The use of experience and the use of scripture in the early church texts will be important to pay attention to as we go forward. It will be especially important as we consider our next author, St. Augustine. Anselm lived between 1033 and 1109, was born in Italy, was a Benedictine monk, and one of the first voices in the scholastic movement but is popularly known for being an Archbishop of Canterbury. Augustine lived between 354 and 430, was born near Carthage in North Africa, and after a youth of debauchery, heresy, and spiritual unrest, became a bishop and one of the most important theologians of his time – actually of all of the history of western civilization after him. Augustine’s influence is seen even in Anselm’s prayer we cited last week which is a close reiteration of the prayer Augustine uses to start his Confessions.
Besides the Confessions, Augustine’s book, the City of God, is one of his most popular and most important. It is a long collection covering all kinds of topics. It was a later work of Augustine’s and he does not hold back proving how smart he is by showing how much he can talk about. One topic he discusses briefly (relatively briefly) and yet might still be odd for the modern reader to find discussed at all is “The Resurrection of Women’s Bodies.” To set the context a little, Augustine is here addressing and correcting a belief among some theologians that the bodies of women will not be resurrected at the eschaton as female bodies but that all bodies will rise as male bodies. The full discussion can be found in Book 22, Chapter 17. I will here quote only some of the more thought provoking passages and look forward to your comments and further discussion of this passage next week.
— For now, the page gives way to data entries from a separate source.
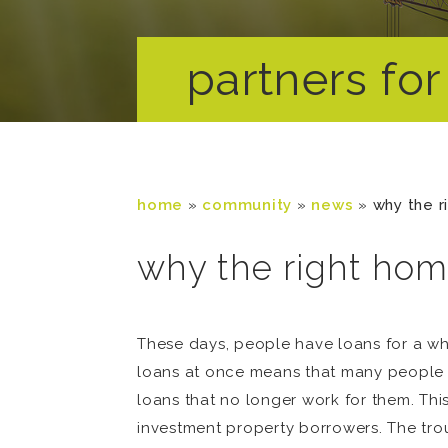
partners for 
home
»
community
»
news
»
why the r
why the right home
These days, people have loans for a who
loans at once means that many people t
loans that no longer work for them. This
investment property borrowers. The trou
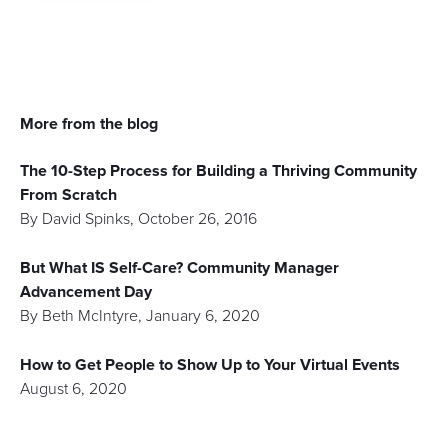
More from the blog
The 10-Step Process for Building a Thriving Community
From Scratch
By
David Spinks
,
October 26, 2016
But What IS Self-Care? Community Manager
Advancement Day
By
Beth McIntyre
,
January 6, 2020
How to Get People to Show Up to Your Virtual Events
August 6, 2020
“The more sensible view, it seems to me, is the one held by those who do not doubt that both sexes will rise again… And female sex is not a fault but rather a matter of nature, and it will then be exempt from intercourse and childbirth. The female organs will still be present. Now, however, they will be accommodated not to their former use but to a new beauty… Instead, they will evoke praise for the wisdom and compassion of God, who both created what was not and freed what he created… The woman, therefore, is just as much God’s creation as is the man. But, by her being made from the man, human unity was commended to us; and by her being made in this way, as I said, Christ and the Church were prefigured. Thus the one who established the two sexes will restore them both.”